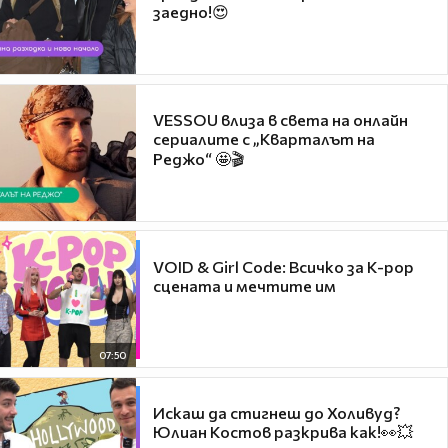
заедно!😍
VESSOU влиза в света на онлайн
сериалите с „Кварталът на
Реджо“ 🤩🎬
VOID & Girl Code: Всичко за K-pop
сцената и мечтите им
07:50
Искаш да стигнеш до Холивуд?
Юлиан Костов разкрива как!👀💥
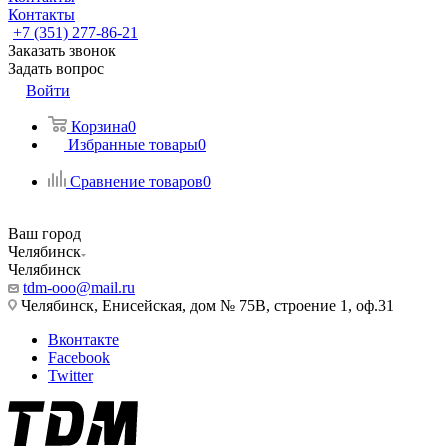
Контакты
+7 (351) 277-86-21
Заказать звонок
Задать вопрос
Войти
Корзина
0
Избранные товары
0
Сравнение товаров
0
Ваш город
Челябинск
Челябинск
tdm-ooo@mail.ru
Челябинск, Енисейская, дом № 75В, строение 1, оф.31
Вконтакте
Facebook
Twitter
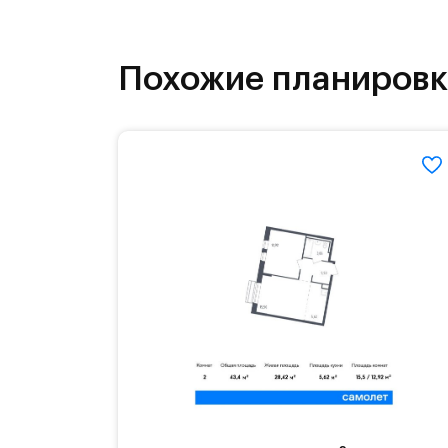
как на свежем воздухе, так и в спо
инфраструктура.
Похожие планиров
На территории квартала возведут д
детей есть возможность посещения 
Для автомобилистов — закрытые оз
Территория квартала приватная, въ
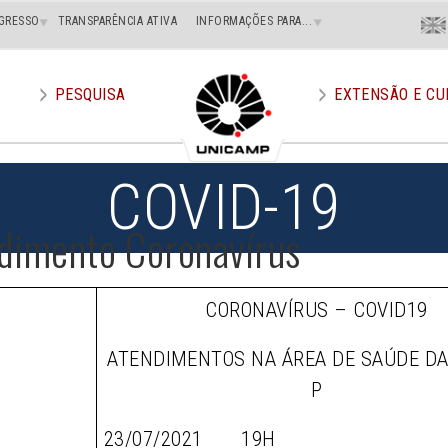
Menu
GRESSO
TRANSPARÊNCIA ATIVA
INFORMAÇÕES PARA...
En
Superi
Direito
PESQUISA
EXTENSÃO E CU
COVID-19
dimento Coronavírus
CORONAVÍRUS – COVID19
ATENDIMENTOS NA ÁREA DE SAÚDE D
P
23/07/2021 19H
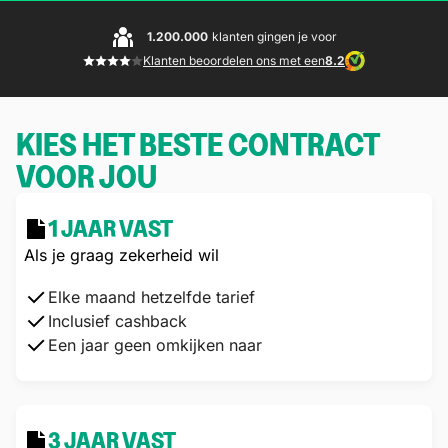
1.200.000
klanten gingen je voor
Klanten beoordelen ons met een
8.2
KIES HET BESTE CONTRACT
VOOR JOU
1 JAAR VAST
Als je graag zekerheid wil
Elke maand hetzelfde tarief
Inclusief cashback
Een jaar geen omkijken naar
3 JAAR VAST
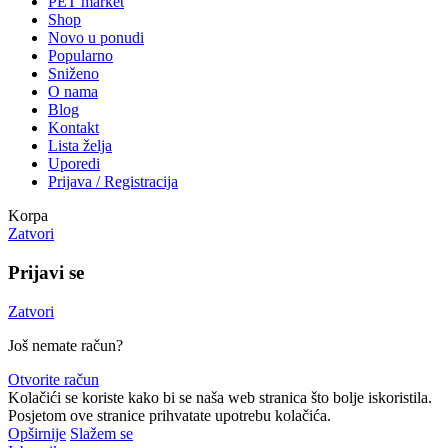
PET market
Shop
Novo u ponudi
Popularno
Sniženo
O nama
Blog
Kontakt
Lista želja
Uporedi
Prijava / Registracija
Korpa
Zatvori
Prijavi se
Zatvori
Još nemate račun?
Otvorite račun
Kolačići se koriste kako bi se naša web stranica što bolje iskoristila.
Posjetom ove stranice prihvatate upotrebu kolačića.
Opširnije
Slažem se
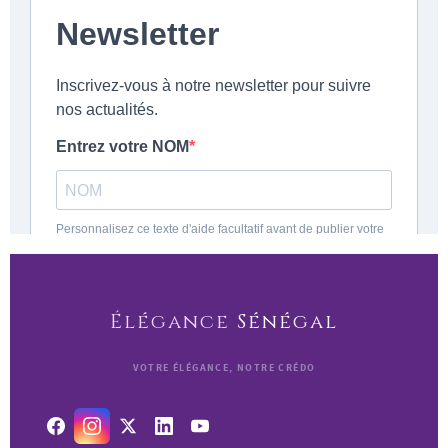
Élégance
Sénégal
VOTRE ÉLÉGANCE, NOTRE CRÉDO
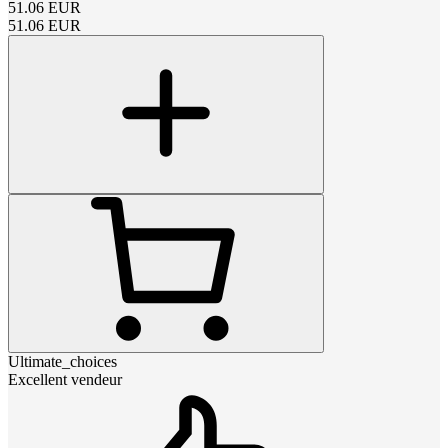
51.06
EUR
51.06
EUR
Ultimate_choices
Excellent vendeur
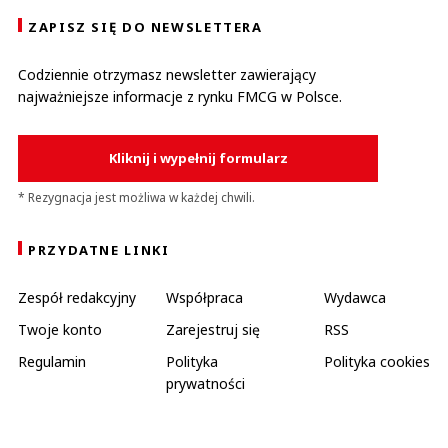
ZAPISZ SIĘ DO NEWSLETTERA
Codziennie otrzymasz newsletter zawierający
najważniejsze informacje z rynku FMCG w Polsce.
Kliknij i wypełnij formularz
* Rezygnacja jest możliwa w każdej chwili.
PRZYDATNE LINKI
Zespół redakcyjny
Współpraca
Wydawca
Twoje konto
Zarejestruj się
RSS
Regulamin
Polityka
Polityka cookies
prywatności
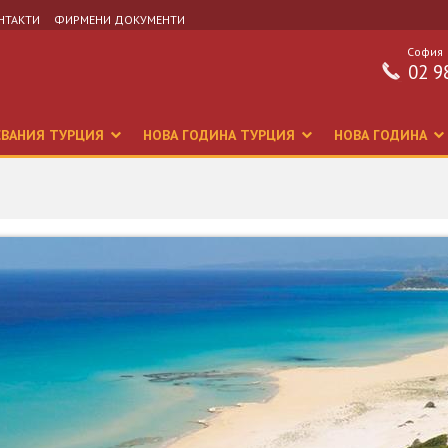
НТАКТИ
ФИРМЕНИ ДОКУМЕНТИ
София
02 9
СВАНИЯ ТУРЦИЯ
НОВА ГОДИНА ТУРЦИЯ
НОВА ГОДИНА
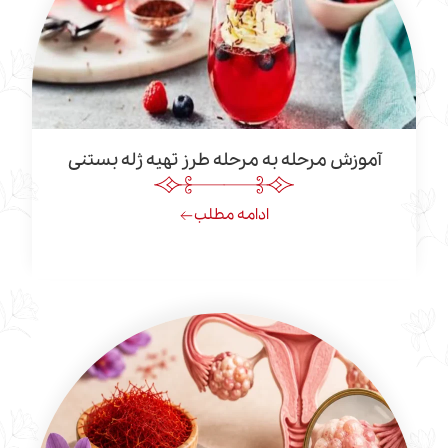
زش مرحله به مرحله طرز تهیه ژله بستنی
ادامه مطلب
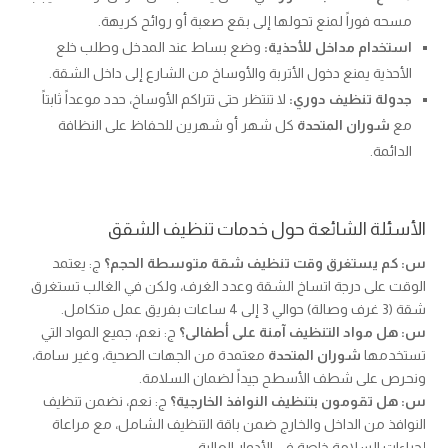
مسحه فوراً لمنع تحولها إلى بقع صعبة أو روائح كريهة.
استخدام مداخل للأحذية:
وضع بساط عند المدخل وطلب خلع
الأحذية يمنع دخول الأتربة والأوساخ من الشارع إلى داخل الشقة.
جدولة تنظيف دوري:
لا تنتظر حتى تتراكم الأوساخ، حدد موعداً ثابتاً
مع
شوران المتحدة
كل شهر أو شهرين للحفاظ على النظافة
الدائمة.
الأسئلة الشائعة حول خدمات تنظيف الشقق
س: كم يستغرق وقت تنظيف شقة متوسطة الحجم؟
ج: يعتمد
الوقت على درجة اتساخ الشقة وعدد الغرف، ولكن في الغالب تستغرق
شقة (3 غرف وصالة) حوالي 3 إلى 4 ساعات بفريق عمل متكامل.
س: هل مواد التنظيف آمنة على أطفالى؟
ج: نعم، جميع المواد التي
تستخدمها
شوران المتحدة
معتمدة من الجهات الصحية، وغير سامة،
ونحرص على شطف الأسطح جيداً لضمان السلامة.
س: هل تقومون بتنظيف النوافذ الخارجية؟
ج: نعم، نضمن تنظيف
النوافذ من الداخل والخارج ضمن باقة التنظيف الشامل، مع مراعاة
إجراءات السلامة خاصة في الأدوار العالية.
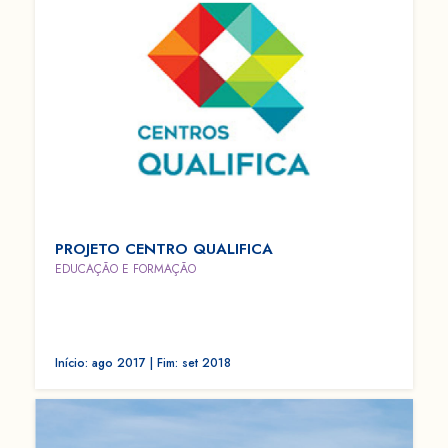
PROJETO CENTRO QUALIFICA
EDUCAÇÃO E FORMAÇÃO
Início: ago 2017 | Fim: set 2018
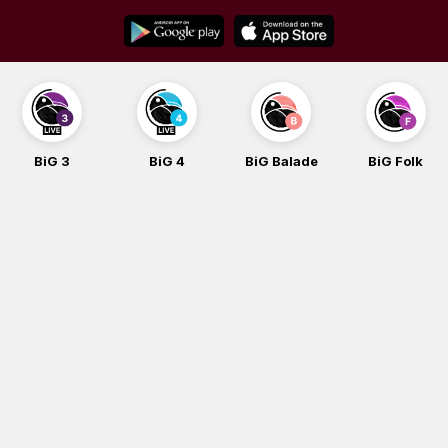
Skip
to
content
BiG 3
BiG 4
BiG Balade
BiG Folk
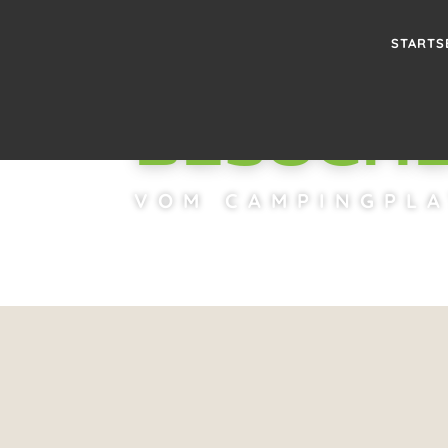
STARTS
BESUCHE
VOM CAMPINGPLA
DIE ZENTRALE LAGE UNS
ZAHLR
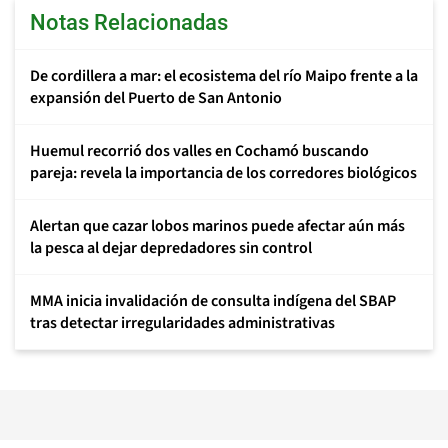
Notas Relacionadas
De cordillera a mar: el ecosistema del río Maipo frente a la
expansión del Puerto de San Antonio
Huemul recorrió dos valles en Cochamó buscando
pareja: revela la importancia de los corredores biológicos
Alertan que cazar lobos marinos puede afectar aún más
la pesca al dejar depredadores sin control
MMA inicia invalidación de consulta indígena del SBAP
tras detectar irregularidades administrativas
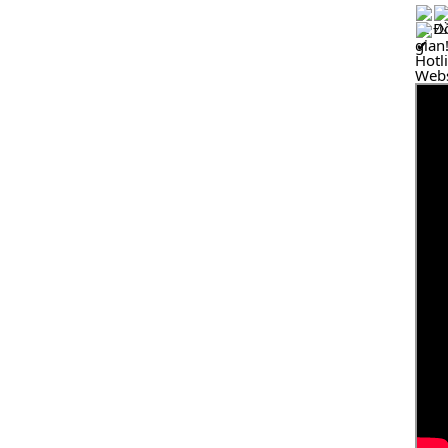
Đồ
gian!
Hotl
Webs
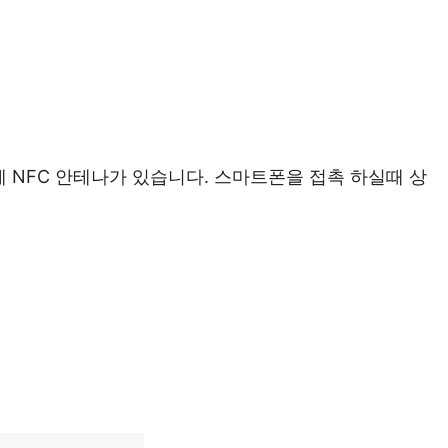
 NFC 안테나가 있습니다. 스마트폰을 접촉 하실때 상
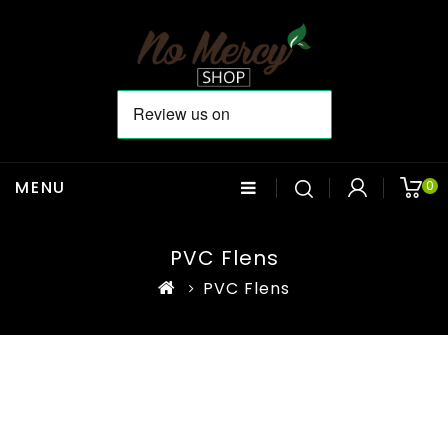
MENU
0
PVC Flens
PVC Flens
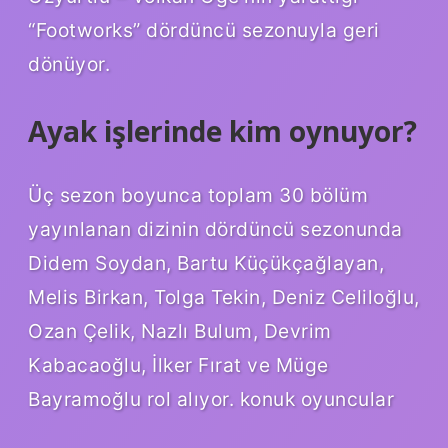
“Footworks” dördüncü sezonuyla geri
dönüyor.
Ayak işlerinde kim oynuyor?
Üç sezon boyunca toplam 30 bölüm
yayınlanan dizinin dördüncü sezonunda
Didem Soydan, Bartu Küçükçağlayan,
Melis Birkan, Tolga Tekin, Deniz Celiloğlu,
Ozan Çelik, Nazlı Bulum, Devrim
Kabacaoğlu, İlker Fırat ve Müge
Bayramoğlu rol alıyor. konuk oyuncular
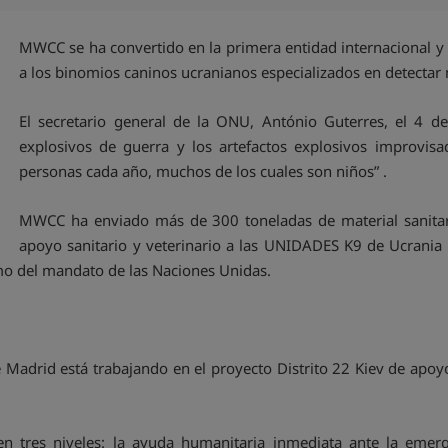
MWCC se ha convertido en la primera entidad internacional y ci
a los binomios caninos ucranianos especializados en detectar
El secretario general de la ONU, António Guterres, el 4 de
explosivos de guerra y los artefactos explosivos improvis
personas cada año, muchos de los cuales son niños” .
MWCC ha enviado más de 300 toneladas de material sanita
apoyo sanitario y veterinario a las UNIDADES K9 de Ucrania 
o del mandato de las Naciones Unidas.
drid está trabajando en el proyecto Distrito 22 Kiev de apoyo a 
en tres niveles: la ayuda humanitaria inmediata ante la emerge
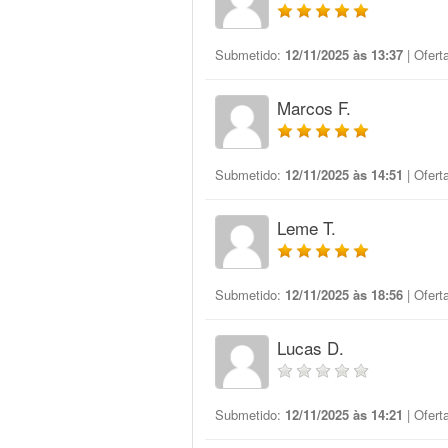
Submetido:
12/11/2025 às 13:37
| Ofert
Marcos F.
Submetido:
12/11/2025 às 14:51
| Ofert
Leme T.
Submetido:
12/11/2025 às 18:56
| Ofert
Lucas D.
Submetido:
12/11/2025 às 14:21
| Ofert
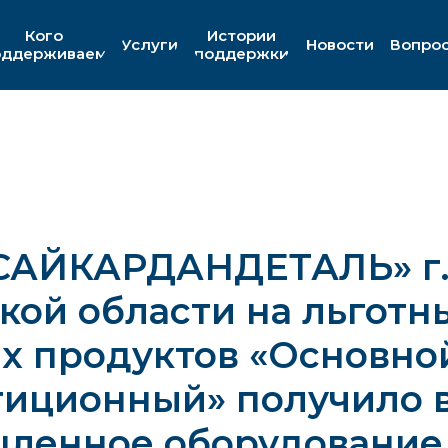
Кого
Истории
Услуги
Новости
Вопро
оддерживаем
поддержки
САЙКАРДАНДЕТАЛЬ» г.
кой области на льготн
х продуктов «Основно
тиционный» получило в
ленное оборудование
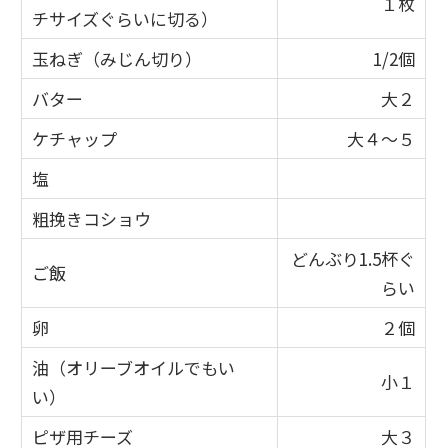
１枚
チサイズぐらいに切る）
玉ねぎ（みじん切り）
1/2個
バター
大２
ケチャップ
大４～５
塩
粗挽きコショウ
どんぶり1.5杯ぐ
ご飯
らい
卵
２個
油（オリーブオイルでもい
小１
い）
ピザ用チーズ
大３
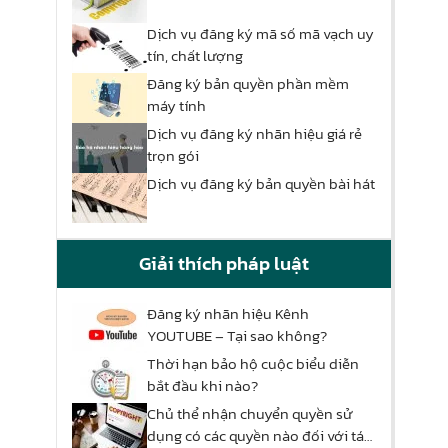
Dịch vụ đăng ký mã số mã vạch uy
tín, chất lượng
Đăng ký bản quyền phần mềm
máy tính
Dịch vụ đăng ký nhãn hiệu giá rẻ
trọn gói
Dịch vụ đăng ký bản quyền bài hát
Giải thích pháp luật
Đăng ký nhãn hiệu Kênh
YOUTUBE – Tại sao không?
Thời hạn bảo hộ cuộc biểu diễn
bắt đầu khi nào?
Chủ thể nhận chuyển quyền sử
dụng có các quyền nào đối với tác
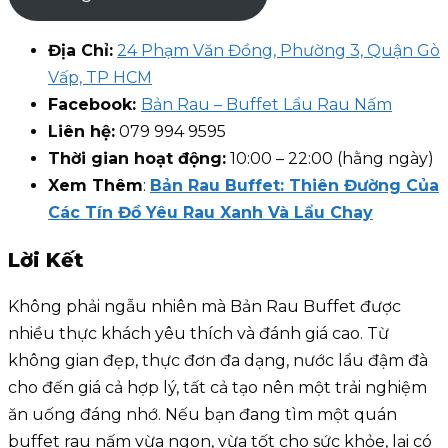
Địa Chỉ:
24 Phạm Văn Đồng, Phường 3, Quận Gò
Vấp, TP HCM
Facebook:
Bản Rau – Buffet Lẩu Rau Nấm
Liên hệ:
079 994 9595
Thời gian hoạt động:
10:00 – 22:00 (hằng ngày)
Xem Thêm
:
Bản Rau Buffet: Thiên Đường Của
Các Tín Đồ Yêu Rau Xanh Và Lẩu Chay
Lời Kết
Không phải ngẫu nhiên mà Bản Rau Buffet được
nhiều thực khách yêu thích và đánh giá cao. Từ
không gian đẹp, thực đơn đa dạng, nước lẩu đậm đà
cho đến giá cả hợp lý, tất cả tạo nên một trải nghiệm
ăn uống đáng nhớ. Nếu bạn đang tìm một quán
buffet rau nấm vừa ngon, vừa tốt cho sức khỏe, lại có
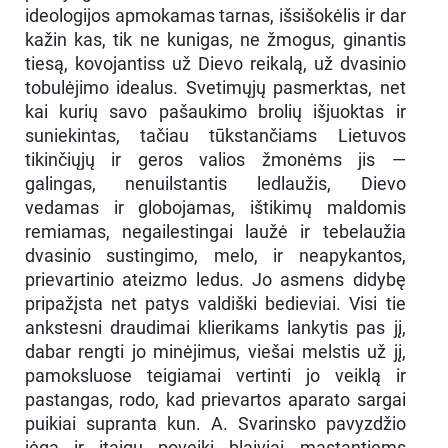
ideologijos apmokamas tarnas, išsišokėlis ir dar
kažin kas, tik ne kunigas, ne žmogus, ginantis
tiesą, kovojantiss už Dievo reikalą, už dvasinio
tobulėjimo idealus. Svetimųjų pasmerktas, net
kai kurių savo pašaukimo brolių išjuoktas ir
suniekintas, tačiau tūkstančiams Lietuvos
tikinčiųjų ir geros valios žmonėms jis —
galingas, nenuilstantis ledlaužis, Dievo
vedamas ir globojamas, ištikimų maldomis
remiamas, negailestingai laužė ir tebelaužia
dvasinio sustingimo, melo, ir neapykantos,
prievartinio ateizmo ledus. Jo asmens didybę
pripažįsta net patys valdiški bedieviai. Visi tie
ankstesni draudimai klierikams lankytis pas jį,
dabar rengti jo minėjimus, viešai melstis už jį,
pamoksluose teigiamai vertinti jo veiklą ir
pastangas, rodo, kad prievartos aparato sargai
puikiai supranta kun. A. Svarinsko pavyzdžio
jėgą ir įtaigų poveikį blaiviai mąstantiems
^^^^
> **Task item**
In the entries above, find the line holding "10:00 – 22:00 (hằng ngày)" and the line holding "không gian đẹp, thực", then retype exactly those two lines and every line between them, and nothing else.

> **Exercise answer**
10:00 – 22:00 (hằng ngày)
Xem Thêm
:
Bản Rau Buffet: Thiên Đường Của
Các Tín Đồ Yêu Rau Xanh Và Lẩu Chay
Lời Kết
Không phải ngẫu nhiên mà Bản Rau Buffet được
nhiều thực khách yêu thích và đánh giá cao. Từ
không gian đẹp, thực đơn đa dạng, nước lẩu đậm đà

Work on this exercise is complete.